14/04/2009, às 08:58h

Geraldo quer preservação de “matinha”

O deputado federal Geraldo Resende (PMDB) está propondo à administração municipal a busca de alternativas à proposta de construção de casas em uma área conhecida como “matinha” no Jardim Novo Horizonte. Para o parlamentar, que explicitou sua proposta em telefonema nesta terça-feira (14) ao prefeito Ari Artuzi, a Prefeitura poderia atender à reivindicação dos ambientalistas e encontrar outras áreas, que estariam disponíveis a poucos metros do local onde o Executivo quer construir 147 moradias populares.

Segundo o deputado, embora a administração alegue que não irá derrubar as árvores que compõem a “matinha”, a argumentação dos ambientalistas deve ser levada em consideração. “Estudos indicam que a área serve de ‘recarga’ do lençol freático e é imprescindível para a preservação das nascentes que ali existem”, salienta o deputado.

Embora trabalhe pela liberação de recursos para a construção de moradias populares, o parlamentar considera que a questão ambiental deve ser prioridade na definição de qualquer tipo de empreendimento, seja de cunho social ou econômico.

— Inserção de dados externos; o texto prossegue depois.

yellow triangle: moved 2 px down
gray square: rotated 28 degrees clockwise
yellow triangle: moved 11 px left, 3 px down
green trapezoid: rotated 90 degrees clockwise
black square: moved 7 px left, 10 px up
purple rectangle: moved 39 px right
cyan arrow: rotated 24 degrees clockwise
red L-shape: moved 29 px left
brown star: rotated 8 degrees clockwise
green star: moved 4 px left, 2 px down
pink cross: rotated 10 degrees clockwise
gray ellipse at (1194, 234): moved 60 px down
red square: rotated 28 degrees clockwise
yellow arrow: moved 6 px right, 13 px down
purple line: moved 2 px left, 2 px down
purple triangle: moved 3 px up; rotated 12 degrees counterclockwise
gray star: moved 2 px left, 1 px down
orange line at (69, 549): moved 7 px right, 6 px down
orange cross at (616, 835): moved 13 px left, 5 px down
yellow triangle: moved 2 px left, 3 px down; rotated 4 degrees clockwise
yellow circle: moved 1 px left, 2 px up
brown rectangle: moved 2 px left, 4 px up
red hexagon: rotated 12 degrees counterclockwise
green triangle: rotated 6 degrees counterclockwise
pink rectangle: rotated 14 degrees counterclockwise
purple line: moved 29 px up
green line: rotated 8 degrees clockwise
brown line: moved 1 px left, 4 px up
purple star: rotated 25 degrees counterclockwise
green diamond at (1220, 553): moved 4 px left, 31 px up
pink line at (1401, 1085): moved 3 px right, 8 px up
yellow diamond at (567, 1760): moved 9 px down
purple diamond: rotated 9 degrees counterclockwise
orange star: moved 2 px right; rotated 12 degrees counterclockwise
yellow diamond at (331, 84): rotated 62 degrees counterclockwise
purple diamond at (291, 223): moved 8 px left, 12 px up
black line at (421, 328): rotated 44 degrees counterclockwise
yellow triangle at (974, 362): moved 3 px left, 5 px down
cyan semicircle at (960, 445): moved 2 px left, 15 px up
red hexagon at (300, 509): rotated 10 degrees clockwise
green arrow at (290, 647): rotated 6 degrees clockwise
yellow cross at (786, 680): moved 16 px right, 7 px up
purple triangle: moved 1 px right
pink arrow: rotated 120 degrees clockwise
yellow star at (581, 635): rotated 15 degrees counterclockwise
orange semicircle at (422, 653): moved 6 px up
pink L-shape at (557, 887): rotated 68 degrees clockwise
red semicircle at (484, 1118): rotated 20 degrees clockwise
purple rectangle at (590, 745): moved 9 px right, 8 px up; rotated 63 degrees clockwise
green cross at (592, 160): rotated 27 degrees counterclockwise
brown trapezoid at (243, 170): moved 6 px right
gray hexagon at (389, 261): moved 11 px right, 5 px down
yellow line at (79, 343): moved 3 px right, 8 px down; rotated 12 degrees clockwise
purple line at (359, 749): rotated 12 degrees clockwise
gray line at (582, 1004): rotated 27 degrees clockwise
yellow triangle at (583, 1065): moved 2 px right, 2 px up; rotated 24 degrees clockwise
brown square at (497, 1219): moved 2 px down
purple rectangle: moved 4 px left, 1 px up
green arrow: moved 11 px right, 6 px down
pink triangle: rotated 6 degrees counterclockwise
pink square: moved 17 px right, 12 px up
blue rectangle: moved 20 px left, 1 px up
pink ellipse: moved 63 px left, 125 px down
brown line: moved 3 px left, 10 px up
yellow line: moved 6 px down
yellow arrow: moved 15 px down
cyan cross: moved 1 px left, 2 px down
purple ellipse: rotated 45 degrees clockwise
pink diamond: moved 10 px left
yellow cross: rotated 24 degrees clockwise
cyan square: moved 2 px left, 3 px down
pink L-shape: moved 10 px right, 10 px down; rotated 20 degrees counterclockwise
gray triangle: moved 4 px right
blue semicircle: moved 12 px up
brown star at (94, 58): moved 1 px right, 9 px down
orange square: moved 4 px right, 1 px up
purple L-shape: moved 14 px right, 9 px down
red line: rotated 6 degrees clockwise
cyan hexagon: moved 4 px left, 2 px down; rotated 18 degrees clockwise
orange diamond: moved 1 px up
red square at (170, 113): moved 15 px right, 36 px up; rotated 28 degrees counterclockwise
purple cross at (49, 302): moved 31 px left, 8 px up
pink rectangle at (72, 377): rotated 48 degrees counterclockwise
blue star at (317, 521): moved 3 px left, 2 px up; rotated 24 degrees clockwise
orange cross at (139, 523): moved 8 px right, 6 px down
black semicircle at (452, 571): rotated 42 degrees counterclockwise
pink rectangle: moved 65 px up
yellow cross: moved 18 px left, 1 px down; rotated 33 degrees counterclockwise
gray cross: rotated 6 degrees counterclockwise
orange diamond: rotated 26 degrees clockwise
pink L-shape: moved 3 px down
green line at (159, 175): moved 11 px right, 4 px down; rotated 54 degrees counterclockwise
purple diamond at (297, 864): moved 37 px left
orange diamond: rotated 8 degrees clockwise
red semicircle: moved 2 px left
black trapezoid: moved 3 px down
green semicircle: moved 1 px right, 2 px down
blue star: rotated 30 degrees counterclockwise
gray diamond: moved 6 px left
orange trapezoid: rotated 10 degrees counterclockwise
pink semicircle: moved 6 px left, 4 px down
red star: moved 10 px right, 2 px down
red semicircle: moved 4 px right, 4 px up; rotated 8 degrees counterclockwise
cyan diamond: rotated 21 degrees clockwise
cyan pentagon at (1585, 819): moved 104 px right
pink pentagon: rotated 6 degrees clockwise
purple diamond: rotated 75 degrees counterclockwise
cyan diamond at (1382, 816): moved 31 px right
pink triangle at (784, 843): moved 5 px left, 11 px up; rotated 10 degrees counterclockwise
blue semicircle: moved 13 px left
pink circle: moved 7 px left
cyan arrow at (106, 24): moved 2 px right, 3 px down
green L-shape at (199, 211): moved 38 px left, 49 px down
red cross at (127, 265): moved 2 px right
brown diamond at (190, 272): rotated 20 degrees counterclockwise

Geraldo lembra que no ano passado, atendendo pedido das mesmas pessoas estão se manifestando sobre o assunto, determinou a revisão de um projeto de pavimentação asfáltica que resultaria na abertura de ruas na região da “matinha”. Os recursos, da ordem de R$ 2.471.100,00, viabilizados no Orçamento Geral da União/2009, foram remanejados para atender outras ruas do Jardim Novo Horizonte e trechos do Parque do Lago I, Parque do Lago II e Jardim Yvatê.

O deputado acredita que “com uma dose de boa vontade, o prefeito Ari Artuzi poderia se sentar com as pessoas que questionam a construção de casas naquela localidade. Seria um gesto de grandeza da parte dele, sendo que daí poderia sair uma alternativa, uma decisão que poderá refletir em um reconhecimento das gerações futuras”.

Segundo as informações que Geraldo Resende tem recebido de estudiosos da questão ambiental, a “matinha” e adjacências deve ser preservada, tendo em vista que a sua utilização irá diminuir ainda mais “uma já pequena área de infiltração das águas pluviais, da qual dependem as minas, brejos s e nascentes que ali existem”.

Grupo de estudos

Para Geraldo, a Prefeitura poderia inclusive formar um grupo de estudos para avaliar a questão ambiental em toda a cidade, composta por ambientalistas, representantes das universidades locais, profissionais da área como geógrafos e biólogos, vereadores e componentes da administração municipal, que avaliariam essa e outras propostas de empreendimentos, tanto imobiliários como industriais.

Segundo o deputado “isso evitaria ocupações que depois exigem intervenções caríssimas do poder público, como é o caso da Vila Cachoeirinha, das quais a sociedade se arrepende futuramente”. A formação desse grupo, salienta o deputado “possibilitaria a ocupação fundiária de Dourados de forma planejada, sem empirismos e decisões intempestivas, firmando a administração como uma gestão arrojada e preocupada com a natureza”.